Modesty as an attitude. I like that concept and very much agree. Modesty, I think as far as Christians are concerned, comes from a place of holiness and humility. That is very much a mindset...

@antwuanmalone
@antwuanmalone

That's true. In fact, there are many times that people are sexy and they don't even know it!

reneamac
reneamac

"This looks different for different people in different places." Spot on. (Pun fully intended. :) What I appreciate most about this statement is that is speaks truth into a culture which is constantly imposing a definition of sexy upon us. I am so tired of being told definitively what is and isn't sexy. (It isn't very postmodern of our "Postmodern" culture to impose absolutes and ideals upon us, but whatever.) We as human beings are image-bearers of the Logos, Christ, the Word, who with words brought all things into being. As such we too have creative power over reality; power to create and define (though obviously not the the same extent: we can't create out of nothing for example)... power (and responsibility) to define, for example, sexiness. Sexy is not wholly predetermined by biology. As Logos-followers, we are called to be ministers of reconciliation; we have a responsibility to use our creative linguistic capabilities redemptively, not to sit by passively (uncritically) absorbing the world's definitions, playing its game by its rules.

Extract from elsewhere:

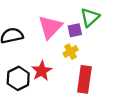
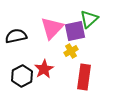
purple square: (75, 30) -> (75, 31), size x1.5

At the same time, building a hedge of extra rules around ourselves to be extra sure we don't commit the "big sins" (namely sexual sins, even including being "too sexy" which Sharideth sagely alludes is often determined by jealousy of the 'genetic lottery') is in fact, as Ally points out, not helpful but repressive, not genuine modesty, but mere litigiousness. So... maybe I have strong feelings about this; which is why I'm glad there is thoughtful discussion happening here.

@antwuanmalone
@antwuanmalone

Thanks! I hope she sticks around because I need all the ideas I can get! I've got to check out your site ally... maybe you'll do some guest blogging for the site one of these days.

allyspotts
allyspotts

Okay, Antwuan, I will share my favorite blog commenter with you. But only since she was so generously shared with me! Haha :) You're welcome.

@antwuanmalone
@antwuanmalone

Mmm... I really like that idea you mention of "building a hedge" and how we do that to keep ourselves from sinning. You are absolutely right about that (you may see a blog based on that idea here soon!!) We do often allow bad church doctrine and/or social definitions to chain us down, when the Bible says we are free. Not, of course, to push the envelope and see how much we can get away with, but to pursue a well-balanced life of loving God and others... including romantically and all that proper line drawing of boundaries that come with that. Thank you for your comment! I really appreciate it.